Proteomic Analyses of Maize Cross Incompatibility Gene Ga1-S

Ga1-S is a gametophytic mutant involved in maize cross incompatibility. The presence of the dominant allele Ga1-S in silks prevents fertilization by pollen carrying the recessive allele ga1. The physiological basis of cross incompatibility is poorly understood. The proteomic profiling of Ga1-S silks pollinated with Ga1-S and ga1 pollen was investigated for isolating genes involved in cross incompatibility in maize. Two near isogenic lines on Ga1-S locus, W22 (GG) and w22 (gg), were used to make reciprocally crosses of GG × GG, gg × GG, and GG × gg. The behaviours of pollen tube growth in the 3 crosses were compared under a fluorescence microscopy, and the proteomic profiles of total silk proteins in W22 (GG) were compared 10 h after pollination by GG or gg pollen. The total silk proteins of GG × GG and GG × gg crosses were extracted using TCA/Acetone method, separated through electrophoresis in 2-dimensional gels, and analyzed by matrix-assisted laser desorption/ionization-time of flight mass spectrometry (MALDI-TOF-MS). The results indicated that gg pollen grains germinated well and the pollen tubes were able to enter the GG silk transmitting tract. However, no gg pollen tube reached GG ovule area, which resulted in incompatibility. In the silk proteomes of GG × GG and GG × gg, 25 differentially expressed proteins were identified, including 15 specifically expressed in GG × GG, and 10 specifically expressed in GG × gg. Among these proteins, 12 were annotated in various databases after MALDI-TOF-MS and MASCOT analyses. Proteins 11, 12, 14, 18, 22, and 24 presumably play important roles in the cross-incompatibility of maize.

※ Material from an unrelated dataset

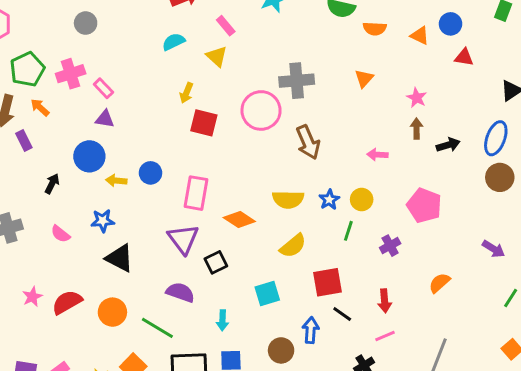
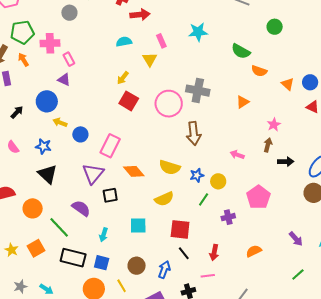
blue circle: (151, 173) -> (80, 134), moved
blue arrow: (311, 330) -> (164, 270), moved

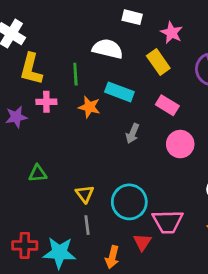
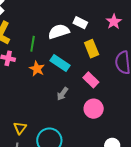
white rectangle: (132, 17) -> (80, 23), moved
pink star: (172, 33) -> (114, 22), moved
white semicircle: (108, 49) -> (59, 32), turned -45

摘要为了研究玉米异交不亲和的蛋白表达机制, 以玉米(Zea mays L.)异交不亲和基因Gal-S的一对近等基因系W22(GG)与w22(gg)为材料, 组配自交(GG×GG)、正交(gg×GG)与反交(GG×gg) 3个组合。首先采用荧光显微技术, 观察比较了3个组合中花粉管在花丝中的生长过程; 其次采用IEF/SDS-PAGE双向凝胶电泳与基质辅助激光解吸电离飞行时间质谱(MALDI-TOF-MS)技术, 比较研究了授粉后10 h自交与反交母本W22(GG)花丝蛋白质组的特异表达差异。结果表明, 授粉后10 h, 自交与正交花粉管伸长可达花丝基部, 而反交花丝基部未观察到花粉管; 自交与反交母本W22(GG)花丝蛋白质组共检测到25个差异蛋白质点, 其中15个在自交中特异表达, 10个在反交中特异表达。通过MALDI-TOF-MS质谱测序和MASCOT序列分析, 注释了12个蛋白质点, 其中自交中特异表达的蛋白质点11、12、14和异交中特异表达的蛋白质点18、22、24可能与玉米异交不亲和密切相关。